Não se esgota por aí. O § 2º, em suas alíneas “a”, “b” e “c” detalha a tipicidade por omissão. Elenca casos típicos dos delitos omissivos impróprios ou impuros, em que o omitente figura como garantidor do bem jurídico e queda inerte diante da situação de perigo, quando tinha o dever jurídico de impedir a ocorrência do resultado danoso. Preferível a expressão “dever jurídico” que é mais abrangente que dever legal, a considerar que a obrigação de agir decorre tanto da existência de texto legal, como de outra forma, ainda que graciosamente, nos casos de alguém que assume a responsabilidade pela guarda, vigilância ou proteção, ainda que momentânea, de criança ou qualquer outra pessoa incapaz de defender-se de situações de perigo.
Cite-se ainda, as condutas anteriores do sujeito que tenham a probabilidade de criar situação de risco efetivo à vítima. Por exemplo, a queima de lixo ou qualquer material combustível com capacidade de propagar incêndio expondo a perigo concreto à vida, saúde ou patrimônio de pessoas. O banhista que induz ou instiga alguém a nadar, sem saber se a pessoa domina a técnica da natação, e quando em estado de perigo não atua para impedir afogamento, dentre outras situações equivalentes.
A relevância penal da omissão se estabelece “quando o omitente devia e podia agir para evitar o resultado”, e prossegue estabelecendo que “o dever de agir incumbe a quem tenha por lei obrigação de cuidado, proteção ou vigilância”. Também obriga à tomada de medidas concretas quando de outra forma, assumiu a responsabilidade de impedir o resultado. Numa terceira ordem de comando em face do omitente, a omissão importaria conduta típica atribuída ao sujeito que “com o seu comportamento anterior, criou o risco da ocorrência do resultado”.
Neste ponto vislumbra-se mais uma forma de atipicidade da conduta, diante da possibilidade concreta de exclusão do elemento normativo do tipo.
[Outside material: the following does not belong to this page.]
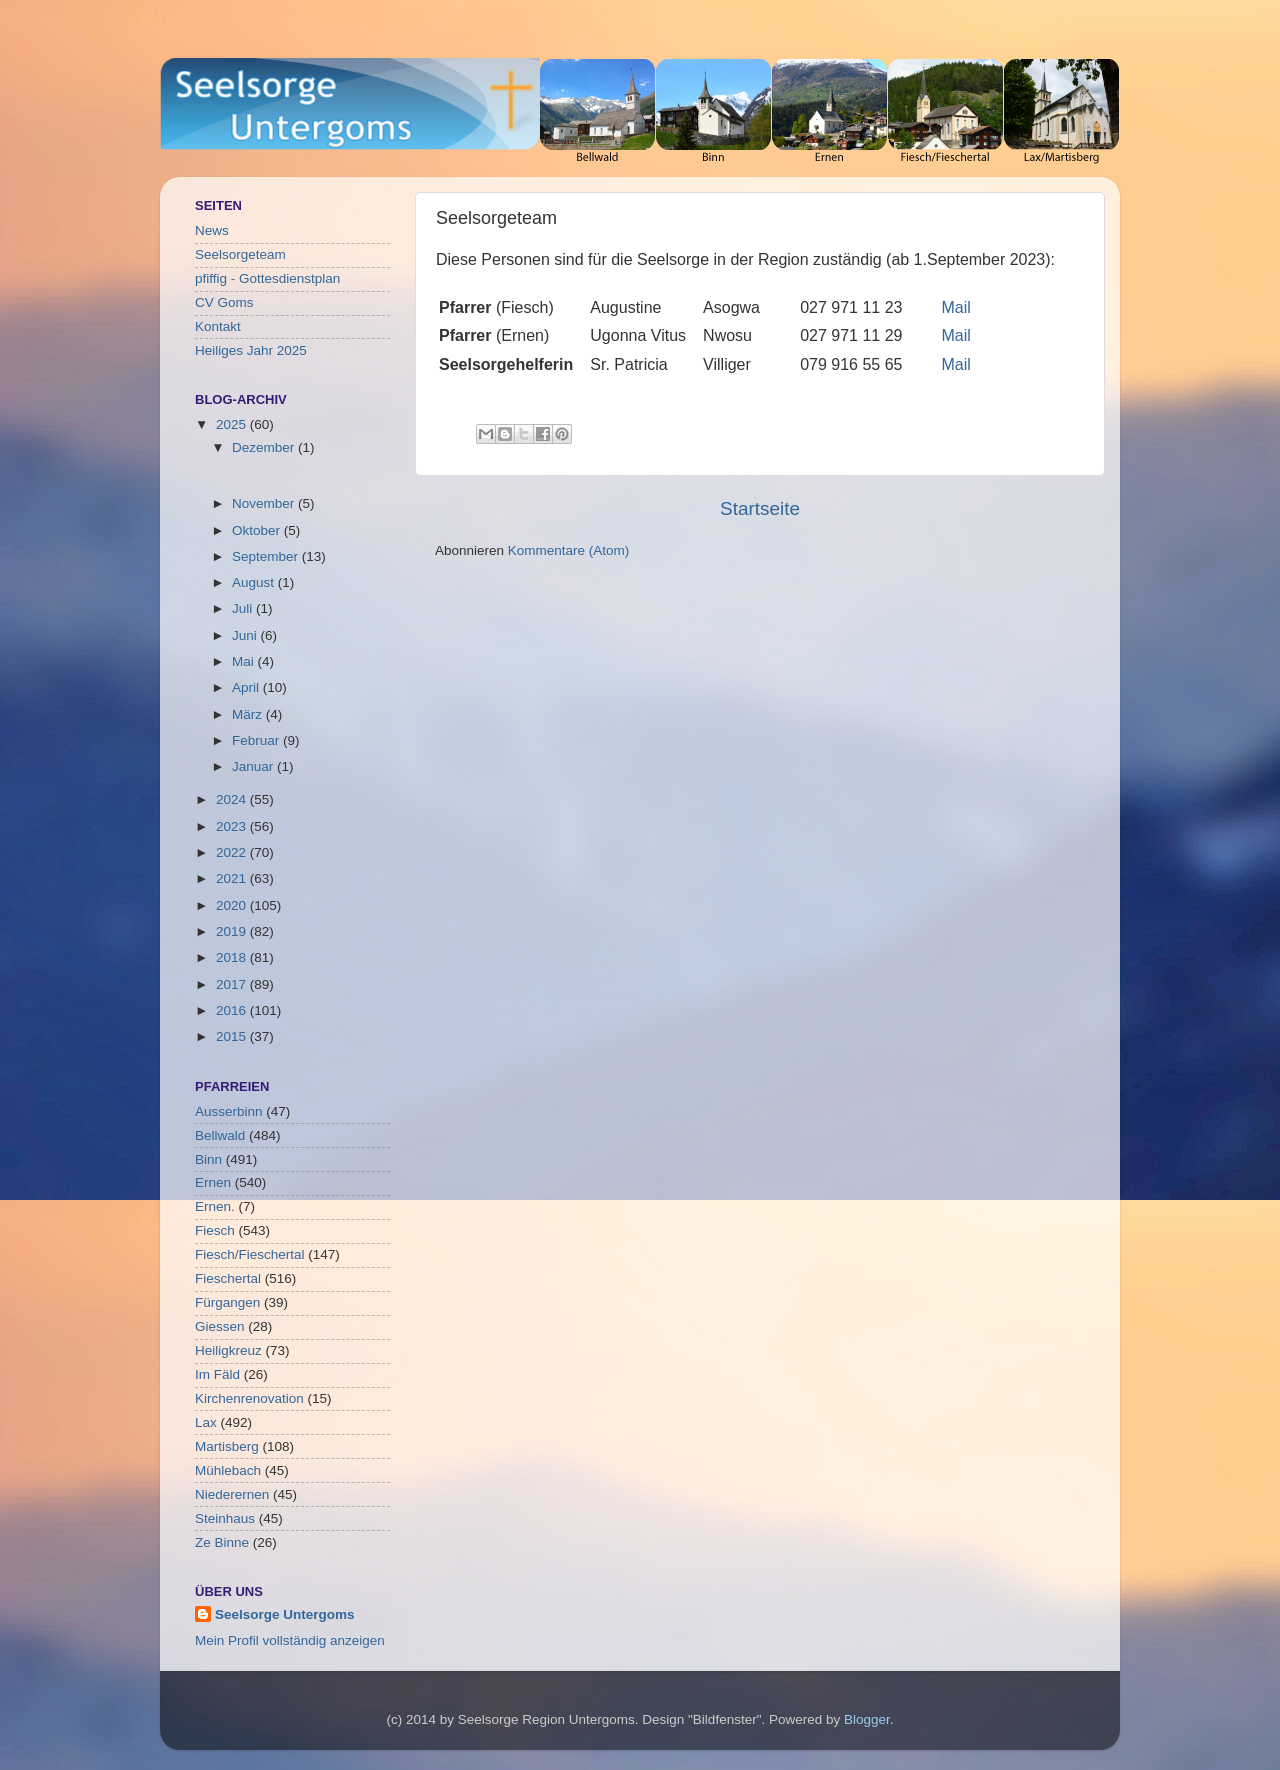 The height and width of the screenshot is (1770, 1280). Describe the element at coordinates (233, 826) in the screenshot. I see `2023` at that location.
Veja-se que a omissão somente se constitui penalmente relevante quando o omitente devia e podia agir para evitar a ocorrência do resultado. Às vezes o agente devia, mas não podia agir. Se não podia agir, o fato padece de tipicidade. É o caso do crime de omissão de socorro tipificado pelo art. 135, do CP, ao definir como crime a conduta omissiva de alguém que: “deixar de prestar assistência, quando possível fazê-lo, sem risco pessoal, à criança abandonada ou extraviada, ou à pessoa inválida ou ferida, ao desamparo, ou em grave e iminente perigo” [...]. Ainda, no Código de Trânsito Brasileiro (Lei 9.503/97) artigo 304, “deixar o condutor de veículo, na ocasião do acidente, de prestar imediato socorro à vítima, ou, não podendo fazê-lo diretamente, por justa causa, deixar de solicitar auxílio da autoridade pública.” Diante da ausência de quaisquer dos elementos constitutivos do tipo penal, seja pela impossibilidade de agir, seja pela probabilidade de risco pessoal do omitente, não há outro caminho a seguir, que não seja o reconhecimento da exclusão da tipicidade da conduta, por consequência, excluiria o próprio delito.